3 février 2019

Val-de-Grâce : visite Historim - épisode 2

Après avoir découvert l'histoire du Val-de-Grâce, continuons notre visite du Musée du Val-de-Grâce qui, rappelons-le, fut  créé en 1916 pour y conserver ses archives. Il a été rénové à partir de 1982 selon la volonté du président Mitterrand qui inaugura les salles d’exposition temporaires en 1993. Quant à l’exposition permanente, elle ouvrit ses portes en 1998.

Musée du Service de Santé des Armées
Le musée s’articule autour du cloître à deux étages (ci-dessous) dont le rez-de-chaussée n’a que des fenêtres et pas d’arcades.

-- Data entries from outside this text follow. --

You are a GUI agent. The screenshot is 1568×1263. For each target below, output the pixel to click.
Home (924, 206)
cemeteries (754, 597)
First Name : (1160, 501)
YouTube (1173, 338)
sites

La bibliothèque du Service de santé des Armées occupe toute une aile. Une autre abrite la salle capitulaire qui servit d’abord de chapelle avant l’érection de l’église. Elle est ornée des portraits de Louis XIII et Anne d’Autriche par Philippe de Champaigne.
D’une des salles, on peut apercevoir des vestiges du XVIe siècle : la Basse-cour,  ou cour Broussais avec la façade du réservoir à droite et les contreforts des murs du Petit-Bourbon à gauche.

Montage : le cloître avec la statue de Larrey. © A. Bétry
Dans les salles, sont exposés en grand nombre des textes officiels, des instruments, des tableaux et des sculptures, des maquettes etc. tous liés à la médecine militaire et d’un grand intérêt documentaire. Un choix arbitraire est fait dans ce compte rendu en prenant quelques exemples seulement. L’idéal est de venir visiter ce musée en prenant son temps !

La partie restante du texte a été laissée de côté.